Sorry for my bad English.
;)
As mention by #Andreas Mueller, you shouldn't create a new CountVectorizer with your new data(set), u can imagine what count vectorizer do is make a 2d array(or think as a excel table), every column is a unique word, every row representing a document(or sentence), and the value (i,j) means in i^th sentence, the frequency of j^th word.

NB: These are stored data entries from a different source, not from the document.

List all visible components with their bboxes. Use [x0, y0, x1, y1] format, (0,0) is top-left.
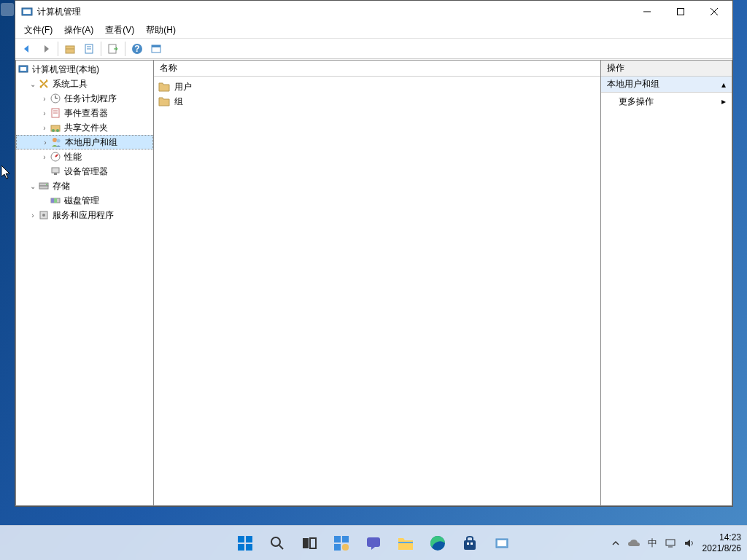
expander-icon[interactable]: › — [39, 153, 50, 161]
expander-icon[interactable]: ⌄ — [28, 80, 38, 88]
menu-file[interactable]: 文件(F) — [18, 23, 58, 38]
tree-performance[interactable]: › 性能 — [16, 149, 153, 164]
svg-rect-54 — [464, 540, 476, 550]
tree-label: 设备管理器 — [64, 166, 108, 178]
edge-button[interactable] — [423, 529, 452, 558]
up-button[interactable] — [61, 40, 79, 58]
back-button[interactable] — [18, 40, 36, 58]
svg-rect-47 — [334, 536, 341, 542]
toolbar-separator — [58, 42, 58, 56]
tree-shared-folders[interactable]: › 共享文件夹 — [16, 120, 153, 135]
tree-panel[interactable]: 计算机管理(本地) ⌄ 系统工具 › 任务计划程序 › 事件查看器 › 共享文件… — [15, 60, 154, 506]
expander-icon[interactable]: › — [40, 139, 50, 147]
toolbar-separator — [101, 42, 101, 56]
users-icon — [50, 136, 62, 148]
tree-label: 磁盘管理 — [64, 195, 99, 207]
computer-management-window: 计算机管理 文件(F) 操作(A) 查看(V) 帮助(H) ? 计算机管理(本地… — [15, 0, 733, 507]
svg-rect-16 — [20, 67, 26, 71]
tree-task-scheduler[interactable]: › 任务计划程序 — [16, 91, 153, 106]
svg-point-33 — [46, 184, 47, 185]
app-icon — [21, 6, 33, 18]
tree-root[interactable]: 计算机管理(本地) — [16, 62, 153, 77]
actions-panel: 操作 本地用户和组 ▴ 更多操作 ▸ — [601, 60, 732, 506]
computer-icon — [18, 63, 29, 75]
forward-button[interactable] — [37, 40, 55, 58]
taskbar: 中 14:23 2021/8/26 — [0, 525, 747, 560]
share-icon — [50, 122, 61, 133]
desktop-icon[interactable] — [1, 3, 14, 16]
actions-section-label: 本地用户和组 — [607, 78, 659, 90]
disk-icon — [50, 195, 61, 206]
onedrive-icon[interactable] — [627, 539, 640, 548]
storage-icon — [38, 180, 50, 192]
list-item-users[interactable]: 用户 — [154, 79, 600, 94]
svg-rect-14 — [152, 45, 160, 47]
svg-rect-29 — [52, 168, 59, 173]
close-button[interactable] — [697, 1, 731, 23]
export-button[interactable] — [104, 40, 122, 58]
network-icon[interactable] — [665, 538, 676, 548]
actions-more[interactable]: 更多操作 ▸ — [601, 93, 732, 110]
device-icon — [50, 166, 61, 177]
volume-icon[interactable] — [684, 538, 695, 548]
tree-local-users-groups[interactable]: › 本地用户和组 — [16, 135, 153, 149]
menubar: 文件(F) 操作(A) 查看(V) 帮助(H) — [15, 23, 732, 39]
maximize-button[interactable] — [664, 1, 697, 23]
svg-rect-3 — [678, 9, 684, 15]
svg-rect-36 — [54, 198, 57, 203]
explorer-button[interactable] — [391, 529, 420, 558]
svg-rect-30 — [54, 173, 57, 175]
expander-icon[interactable]: › — [28, 211, 38, 219]
menu-action[interactable]: 操作(A) — [58, 23, 99, 38]
tree-services-apps[interactable]: › 服务和应用程序 — [16, 208, 153, 222]
tree-label: 本地用户和组 — [65, 136, 117, 149]
svg-point-43 — [271, 537, 280, 546]
task-view-button[interactable] — [295, 529, 324, 558]
help-button[interactable]: ? — [128, 40, 146, 58]
tools-icon — [38, 78, 50, 90]
show-hide-button[interactable] — [147, 40, 165, 58]
toolbar: ? — [15, 39, 732, 59]
tree-storage[interactable]: ⌄ 存储 — [16, 179, 153, 193]
tree-label: 性能 — [64, 151, 82, 163]
tree-label: 事件查看器 — [64, 107, 108, 120]
minimize-button[interactable] — [630, 1, 664, 23]
search-button[interactable] — [263, 529, 292, 558]
menu-help[interactable]: 帮助(H) — [140, 23, 182, 38]
svg-rect-39 — [238, 536, 244, 542]
list-item-groups[interactable]: 组 — [154, 94, 600, 109]
tree-event-viewer[interactable]: › 事件查看器 — [16, 106, 153, 120]
tree-disk-management[interactable]: › 磁盘管理 — [16, 193, 153, 208]
start-button[interactable] — [231, 529, 260, 558]
tray-chevron-icon[interactable] — [611, 539, 620, 548]
chat-button[interactable] — [359, 529, 388, 558]
svg-point-27 — [57, 139, 61, 143]
tree-system-tools[interactable]: ⌄ 系统工具 — [16, 77, 153, 91]
expander-icon[interactable]: › — [39, 95, 50, 103]
tree-label: 系统工具 — [53, 78, 88, 90]
svg-rect-51 — [367, 537, 380, 547]
expander-icon[interactable]: ⌄ — [28, 182, 38, 190]
folder-icon — [158, 96, 170, 106]
taskbar-clock[interactable]: 14:23 2021/8/26 — [703, 532, 741, 553]
actions-section[interactable]: 本地用户和组 ▴ — [601, 77, 732, 93]
list-header-name[interactable]: 名称 — [154, 61, 600, 77]
store-button[interactable] — [455, 529, 484, 558]
widgets-button[interactable] — [327, 529, 356, 558]
clock-date: 2021/8/26 — [703, 543, 741, 553]
tree-device-manager[interactable]: › 设备管理器 — [16, 164, 153, 179]
menu-view[interactable]: 查看(V) — [99, 23, 140, 38]
tree-root-label: 计算机管理(本地) — [32, 63, 99, 76]
expander-icon[interactable]: › — [39, 109, 50, 117]
app-button[interactable] — [487, 529, 516, 558]
svg-rect-46 — [310, 538, 316, 548]
toolbar-separator — [125, 42, 125, 56]
properties-button[interactable] — [80, 40, 98, 58]
svg-line-44 — [279, 545, 283, 549]
list-item-label: 用户 — [174, 81, 192, 93]
svg-rect-59 — [666, 540, 675, 545]
list-body[interactable]: 用户 组 — [154, 77, 600, 505]
event-icon — [50, 107, 61, 119]
ime-indicator[interactable]: 中 — [648, 537, 657, 550]
expander-icon[interactable]: › — [39, 124, 50, 132]
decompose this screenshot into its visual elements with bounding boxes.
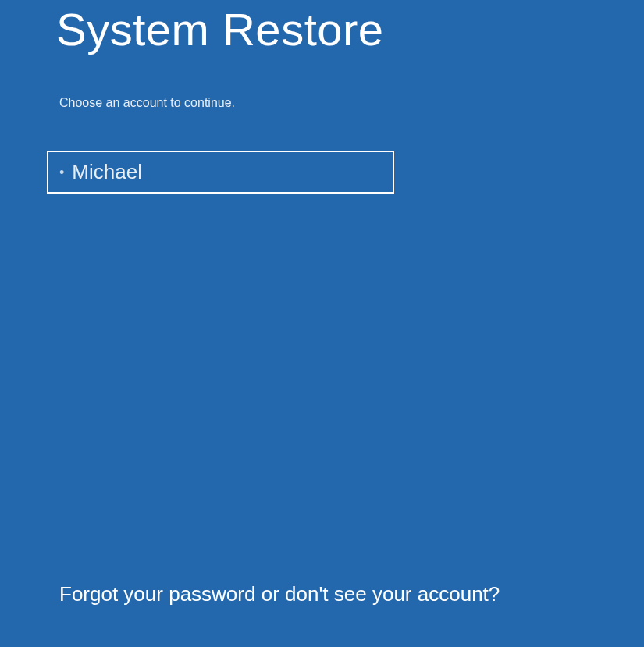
- account-name-label: Michael: [72, 160, 142, 184]
- forgot-password-link[interactable]: Forgot your password or don't see your a…: [59, 582, 500, 606]
- bullet-icon: •: [59, 165, 64, 180]
- account-item-michael[interactable]: • Michael: [47, 151, 394, 194]
- instruction-text: Choose an account to continue.: [59, 96, 644, 110]
- account-list: • Michael: [47, 151, 644, 194]
- page-title: System Restore: [56, 3, 644, 55]
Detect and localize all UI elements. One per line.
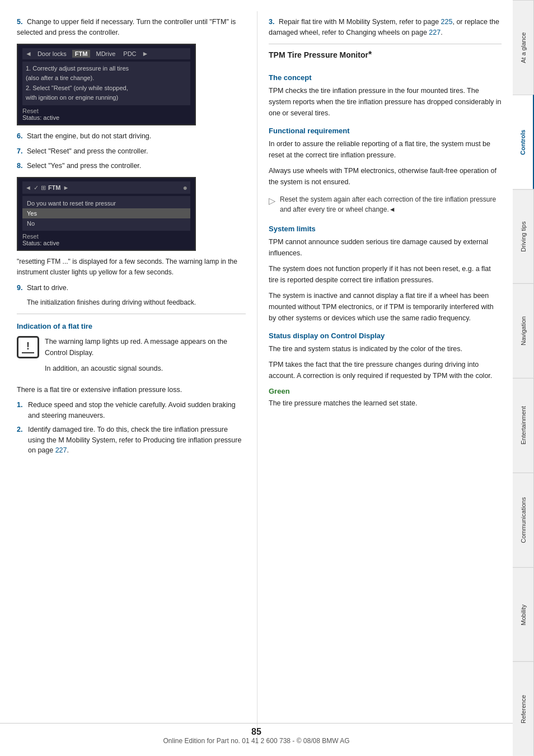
nav-right-arrow: ► xyxy=(142,50,149,58)
green-text: The tire pressure matches the learned se… xyxy=(269,398,502,409)
system-limits-text2: The system does not function properly if… xyxy=(269,263,502,286)
screen1-line3: 2. Select "Reset" (only while stopped, xyxy=(26,83,187,94)
step-9-sub: The initialization finishes during drivi… xyxy=(27,297,246,308)
status-display-heading: Status display on Control Display xyxy=(269,332,502,340)
step-7-text: Select "Reset" and press the controller. xyxy=(27,147,148,155)
functional-req-text2: Always use wheels with TPM electronics, … xyxy=(269,165,502,188)
step-8: 8. Select "Yes" and press the controller… xyxy=(17,161,246,171)
tab-bar: At a glance Controls Driving tips Naviga… xyxy=(513,0,534,756)
link-227-right[interactable]: 227 xyxy=(429,29,441,36)
step-8-text: Select "Yes" and press the controller. xyxy=(27,162,141,170)
list-item-2-num: 2. xyxy=(17,424,25,456)
main-title-asterisk: * xyxy=(368,50,372,59)
tab-at-a-glance[interactable]: At a glance xyxy=(513,0,534,95)
list-item-1-num: 1. xyxy=(17,400,25,421)
tab-driving-tips[interactable]: Driving tips xyxy=(513,189,534,284)
idrive-nav-bar-2: ◄ ✓ ⊞ FTM ► ● xyxy=(22,181,190,194)
warning-text2: In addition, an acoustic signal sounds. xyxy=(45,363,246,374)
nav2-left: ◄ xyxy=(25,184,31,191)
step-3-text: Repair flat tire with M Mobility System,… xyxy=(269,18,499,36)
the-concept-heading: The concept xyxy=(269,73,502,82)
the-concept-text: TPM checks the tire inflation pressure i… xyxy=(269,85,502,119)
step-9: 9. Start to drive. xyxy=(17,283,246,293)
nav-pdc: PDC xyxy=(121,50,138,58)
tab-mobility[interactable]: Mobility xyxy=(513,567,534,662)
list-item-1-text: Reduce speed and stop the vehicle carefu… xyxy=(28,400,246,421)
main-title-text: TPM Tire Pressure Monitor xyxy=(269,50,368,59)
screen1-line2: (also after a tire change). xyxy=(26,73,187,83)
screen2-reset-label: Reset xyxy=(22,233,190,240)
warning-symbol-icon: ! xyxy=(17,336,39,358)
tab-entertainment[interactable]: Entertainment xyxy=(513,378,534,473)
nav-door-locks: Door locks xyxy=(35,50,69,58)
footer-text: Online Edition for Part no. 01 41 2 600 … xyxy=(163,737,349,745)
nav-left-arrow: ◄ xyxy=(25,50,32,58)
warning-text-block: The warning lamp lights up red. A messag… xyxy=(45,336,246,379)
step-9-text: Start to drive. xyxy=(27,284,68,292)
system-limits-heading: System limits xyxy=(269,225,502,233)
menu-no: No xyxy=(22,218,190,228)
tab-reference[interactable]: Reference xyxy=(513,661,534,756)
step-9-num: 9. xyxy=(17,284,22,292)
functional-req-heading: Functional requirement xyxy=(269,127,502,135)
warning-exclamation: ! xyxy=(26,341,30,351)
page-footer: 85 Online Edition for Part no. 01 41 2 6… xyxy=(0,723,513,745)
nav2-ftm-label: FTM xyxy=(48,184,61,191)
status-display-text2: TPM takes the fact that the tire pressur… xyxy=(269,359,502,381)
screen1-status: Status: active xyxy=(22,114,190,121)
step-5: 5. Change to upper field if necessary. T… xyxy=(17,17,246,38)
step-7: 7. Select "Reset" and press the controll… xyxy=(17,146,246,157)
status-display-text1: The tire and system status is indicated … xyxy=(269,343,502,354)
step-6: 6. Start the engine, but do not start dr… xyxy=(17,131,246,142)
idrive-screen-2: ◄ ✓ ⊞ FTM ► ● Do you want to reset tire … xyxy=(17,177,196,251)
step-3: 3. Repair flat tire with M Mobility Syst… xyxy=(269,17,502,38)
idrive-nav-bar-1: ◄ Door locks FTM MDrive PDC ► xyxy=(22,48,190,59)
section-divider xyxy=(17,314,246,314)
main-title: TPM Tire Pressure Monitor* xyxy=(269,50,502,66)
list-item-1: 1. Reduce speed and stop the vehicle car… xyxy=(17,400,246,421)
system-limits-text1: TPM cannot announce sudden serious tire … xyxy=(269,236,502,259)
screen2-status: Status: active xyxy=(22,240,190,246)
screen1-reset-label: Reset xyxy=(22,108,190,114)
menu-yes: Yes xyxy=(22,208,190,218)
warning-underline xyxy=(22,352,34,353)
step-7-num: 7. xyxy=(17,147,22,155)
screen1-line4: with ignition on or engine running) xyxy=(26,93,187,103)
warning-text3: There is a flat tire or extensive inflat… xyxy=(17,384,246,395)
functional-req-text1: In order to assure the reliable reportin… xyxy=(269,138,502,161)
warning-text1: The warning lamp lights up red. A messag… xyxy=(45,336,246,358)
list-item-2: 2. Identify damaged tire. To do this, ch… xyxy=(17,424,246,456)
idrive-content-1: 1. Correctly adjust pressure in all tire… xyxy=(22,62,190,105)
link-227-left[interactable]: 227 xyxy=(55,446,67,454)
flat-tire-steps: 1. Reduce speed and stop the vehicle car… xyxy=(17,400,246,456)
resetting-note: "resetting FTM ..." is displayed for a f… xyxy=(17,256,246,278)
nav2-check: ✓ xyxy=(34,184,39,192)
green-heading: Green xyxy=(269,387,502,395)
screen1-line1: 1. Correctly adjust pressure in all tire… xyxy=(26,64,187,74)
nav-ftm-selected: FTM xyxy=(72,50,91,58)
step-3-num: 3. xyxy=(269,18,274,26)
idrive-screen-1: ◄ Door locks FTM MDrive PDC ► 1. Correct… xyxy=(17,44,196,125)
tab-navigation[interactable]: Navigation xyxy=(513,283,534,378)
page-number: 85 xyxy=(251,727,261,736)
tab-controls[interactable]: Controls xyxy=(513,95,534,189)
nav-mdrive: MDrive xyxy=(93,50,118,58)
right-divider xyxy=(269,44,502,44)
step-6-text: Start the engine, but do not start drivi… xyxy=(27,132,151,140)
menu-question: Do you want to reset tire pressur xyxy=(22,198,190,208)
step-6-num: 6. xyxy=(17,132,22,140)
tab-communications[interactable]: Communications xyxy=(513,473,534,567)
note-arrow-icon: ▷ xyxy=(269,195,275,206)
idrive-menu-container: Do you want to reset tire pressur Yes No xyxy=(22,196,190,231)
note-reset-text: Reset the system again after each correc… xyxy=(280,194,502,214)
nav2-dot: ● xyxy=(183,183,188,192)
system-limits-text3: The system is inactive and cannot displa… xyxy=(269,290,502,324)
nav2-ftm-icon: ⊞ xyxy=(41,184,46,192)
warning-block: ! The warning lamp lights up red. A mess… xyxy=(17,336,246,379)
step-8-num: 8. xyxy=(17,162,22,170)
link-225[interactable]: 225 xyxy=(441,18,453,26)
indication-heading: Indication of a flat tire xyxy=(17,322,246,330)
list-item-2-text: Identify damaged tire. To do this, check… xyxy=(28,424,246,456)
note-reset-block: ▷ Reset the system again after each corr… xyxy=(269,192,502,217)
step-5-num: 5. xyxy=(17,18,22,26)
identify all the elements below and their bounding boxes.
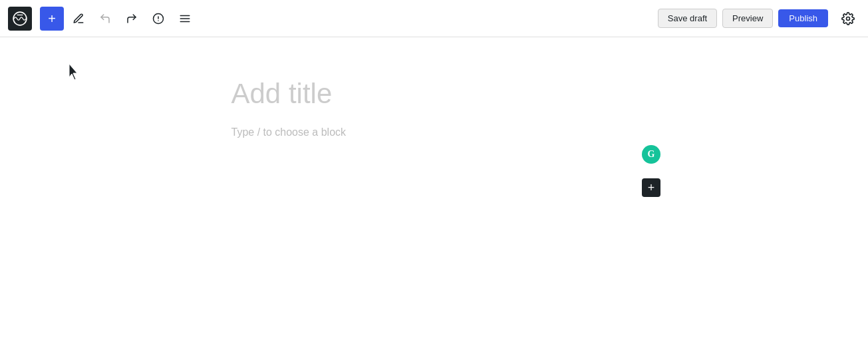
list-view-button[interactable] [173,7,197,31]
settings-button[interactable] [836,7,860,31]
preview-button[interactable]: Preview [722,9,773,28]
toolbar: + [0,0,868,37]
plus-icon: + [48,12,56,25]
redo-button[interactable] [120,7,144,31]
gear-icon [841,12,855,25]
add-block-button[interactable]: + [40,7,64,31]
tools-button[interactable] [67,7,90,31]
undo-icon [99,13,111,25]
editor-area: Add title Type / to choose a block G + [0,37,868,359]
svg-point-7 [847,17,850,20]
save-draft-button[interactable]: Save draft [658,9,717,28]
toolbar-right: Save draft Preview Publish [658,7,860,31]
publish-button[interactable]: Publish [778,9,828,27]
block-placeholder[interactable]: Type / to choose a block [231,126,347,138]
list-view-icon [179,13,191,25]
grammarly-icon[interactable]: G [642,145,660,164]
cursor [67,63,80,81]
wp-logo[interactable] [8,7,32,31]
editor-add-block-button[interactable]: + [642,178,660,197]
info-button[interactable] [146,7,170,31]
editor-plus-icon: + [648,182,655,194]
undo-button[interactable] [93,7,117,31]
editor-content: Add title Type / to choose a block [218,37,651,165]
redo-icon [126,13,138,25]
pencil-icon [72,13,84,25]
info-icon [152,13,164,25]
title-placeholder[interactable]: Add title [231,77,637,110]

If you make a new CountVectorizer using your new data, the unique word probably(if not must) be different. When u make model.predict using this data, it will report some sort of error telling u the dim are not correct.
What I did in my code is the following:
If you train your model in different .py / .ipynb file, you can use import pickle followed by dump function for your fitted count vectorizer. You can follow the detail in this post.
If you train your model in same .py/.ipynb file, you can directly follow what #Andreas Mueller said.
code:
import pickle
pk.dump(vectorizer,open(r'/relative path','wb'))
pk.dump(pca,open(r'/relative path','wb'))
# ...
# When you want to use:
import pickle
vectoriser = pk.load(open(r'/relative path','rb'))
pea = pk.load(open(r'/relative path','rb'))
#...
Side note:
If I remember correctly, you can also export class or other things using pickle, but when you did so, make sure the class is already defined when you load the object. Not sure if this matters in this case, but I still import PCA and CountVectorizer before I did the pk.load function.
I'm just a beginner in coding so please test my code before use it in your project.